Durante a maior queimada da história do Pantanal, em 2020, Gabriela do Valle Alvarenga, de 26 anos, fazia contagem dos animais mortos. Ela caminhava sempre em dupla, revezando o trabalho de medição da área com outros e outras cientistas. No final, o estudo estimou 9 milhões de cobras assassinadas pelo fogo. Um exemplar “extremamente grande” de uma sucuri mudou, mesmo que ainda no meio da fumaça, a atmosfera do trabalho.
“Nós estávamos ali há horas fazendo contagem e só tinha serpente morta. Era um saco cheio de cobras e, aí, a gente pensava: ‘Não vamos encontrar nada vivo'”, contou Gabriela do Valle Alvarenga, doutoranda do Programa de Pós-graduação em Ecologia e Conservação da Biodiversidade da Universidade do Mato Grosso.

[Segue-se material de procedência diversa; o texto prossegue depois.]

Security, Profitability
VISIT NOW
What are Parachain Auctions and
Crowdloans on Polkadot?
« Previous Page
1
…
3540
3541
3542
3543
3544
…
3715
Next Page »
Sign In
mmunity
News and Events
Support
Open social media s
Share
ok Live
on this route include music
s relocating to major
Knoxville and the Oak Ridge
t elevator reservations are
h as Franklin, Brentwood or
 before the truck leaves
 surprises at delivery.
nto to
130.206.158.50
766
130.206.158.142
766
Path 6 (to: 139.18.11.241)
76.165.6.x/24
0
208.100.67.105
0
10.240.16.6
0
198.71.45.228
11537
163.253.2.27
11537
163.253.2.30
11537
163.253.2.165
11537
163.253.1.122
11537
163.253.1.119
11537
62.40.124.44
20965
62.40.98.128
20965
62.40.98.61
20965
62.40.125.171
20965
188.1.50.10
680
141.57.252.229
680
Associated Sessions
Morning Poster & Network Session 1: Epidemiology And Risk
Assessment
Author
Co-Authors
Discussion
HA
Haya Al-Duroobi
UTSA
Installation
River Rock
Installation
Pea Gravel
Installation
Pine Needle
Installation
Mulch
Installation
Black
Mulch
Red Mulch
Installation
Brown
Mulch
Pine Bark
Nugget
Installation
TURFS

“De repente, nós vimos um bicho gigante, uma sucuri. Nós encontramos várias delas mortas de todos os tamanhos possíveis. E esse bicho era extremamente grande e nós ficamos superimpactadas”.
A sucuri estava protegida em um buraco e com uma aparência saudável. Segundo Gabriela, apesar do “cenário de filme de terror” e da dificuldade para respirar, encontrar uma cobra enorme no meio do trabalho foi inesperado e trouxe esperança.

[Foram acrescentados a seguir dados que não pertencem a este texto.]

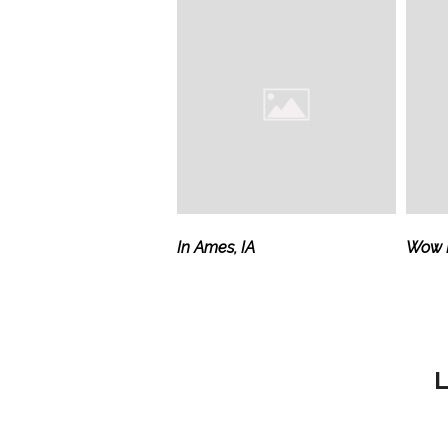
In Ames, IA
Wow M
L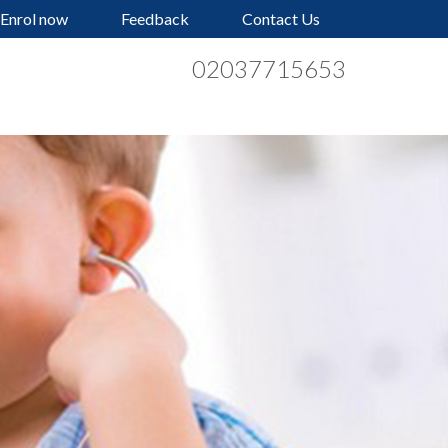
Enrol now
Feedback
Contact Us
02037715653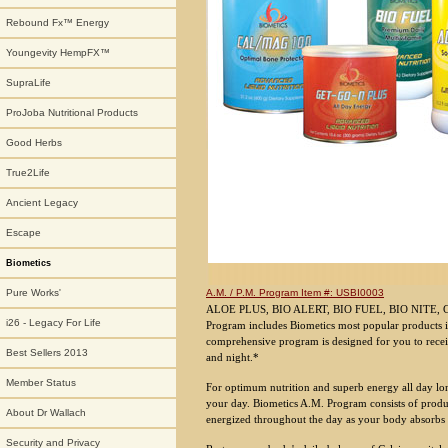
Rebound Fx™ Energy
Youngevity HempFX™
SupraLife
ProJoba Nutritional Products
Good Herbs
True2Life
Ancient Legacy
Escape
Biometics
A.M. / P.M. Program Item #: USBI0003
Pure Works'
ALOE PLUS, BIO ALERT, BIO FUEL, BIO NITE, 
i26 - Legacy For Life
Program includes Biometics most popular products i
comprehensive program is designed for you to recei
Best Sellers 2013
and night.*
Member Status
For optimum nutrition and superb energy all day lon
your day. Biometics A.M. Program consists of produ
About Dr Wallach
energized throughout the day as your body absorbs the
Security and Privacy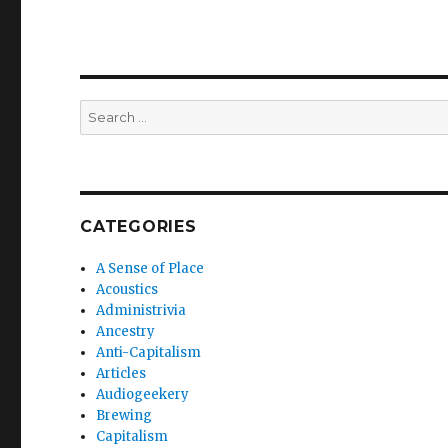
Search
for:
CATEGORIES
A Sense of Place
Acoustics
Administrivia
Ancestry
Anti-Capitalism
Articles
Audiogeekery
Brewing
Capitalism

“Encontramos vários sobreviventes na parte do solo. Como lagartos anfíbios, ratos, e a sucuri amarela. Diversos invertebrados”, lembrou. “Nós chegamos a observar no mesmo buraquinho um sapo, um opilião, um ratinho e um pouquinho de água no fundo. Nós desconhecíamos completamente que ainda era possível ter água no chão, mesmo que o fogo tenha passado por cima e deixado várias vítimas”.

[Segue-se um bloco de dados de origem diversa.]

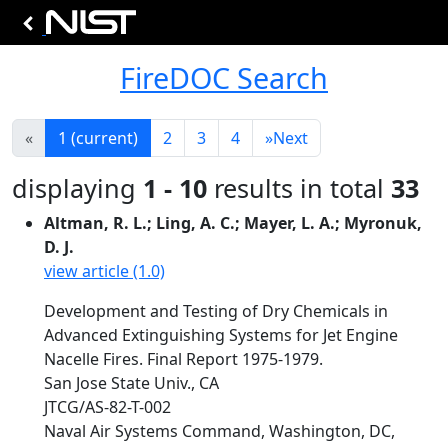
FireDOC Search
«
1
(current)
2
3
4
»
Next
displaying
1 - 10
results in total
33
Altman, R. L.; Ling, A. C.; Mayer, L. A.; Myronuk,
D. J.
view article (1.0)
Development and Testing of Dry Chemicals in
Advanced Extinguishing Systems for Jet Engine
Nacelle Fires. Final Report 1975-1979.
San Jose State Univ., CA
JTCG/AS-82-T-002
Naval Air Systems Command, Washington, DC,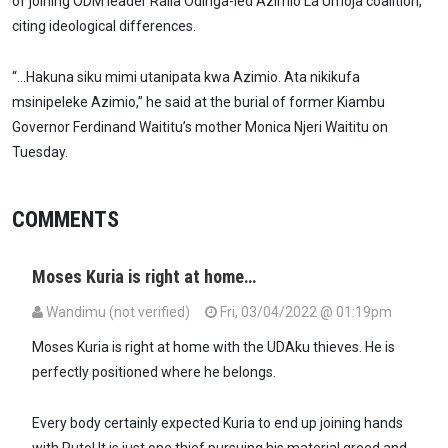
of joining ODM leader Raila Odinga-led Azimio La Umoja coalition,
citing ideological differences.
“…Hakuna siku mimi utanipata kwa Azimio. Ata nikikufa
msinipeleke Azimio,” he said at the burial of former Kiambu
Governor Ferdinand Waititu’s mother Monica Njeri Waititu on
Tuesday.
COMMENTS
Moses Kuria is right at home…
Wandimu (not verified)
Fri, 03/04/2022 @ 01:19pm
Moses Kuria is right at home with the UDAku thieves. He is
perfectly positioned where he belongs.
Every body certainly expected Kuria to end up joining hands
with Ruto! It is just one thief pursuing his material greed and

O Pantanal já era objeto de pesquisa de Gabriela. Antes das queimadas, ela trabalhava com mimetismo de cobras corais. A cientista criava réplicas dos répteis e as colocava em posições estratégicas para os predadores. “Eu queria trabalhar com biodiversidade, mas não tinha nada a ver com o fogo”.
Ano passado, no entanto, aceitou trabalhar com o assunto junto à orientadora Christine Strüssmann. A pesquisa contabilizou o impacto da destruição nas espécies: mais de 17 milhões de vertebrados mortos entre janeiro e novembro do ano passado. As serpentes aquáticas representaram mais de 60% das vítimas. O avistamento da sucuri viva em meio ao cenário devastado foi uma exceção.
Por outro lado, uma surpresa desagradável
As botas que não aguentavam o calor durante as queimadas foram a menor das surpresas desagradáveis na pesquisa: as piores eram mesmo as carcaças de pequenos animais que enchiam sacos e mais sacos de coleta. A pior delas é a suspeita de que uma espécie em específico pode ter sido extinta pelas queimadas.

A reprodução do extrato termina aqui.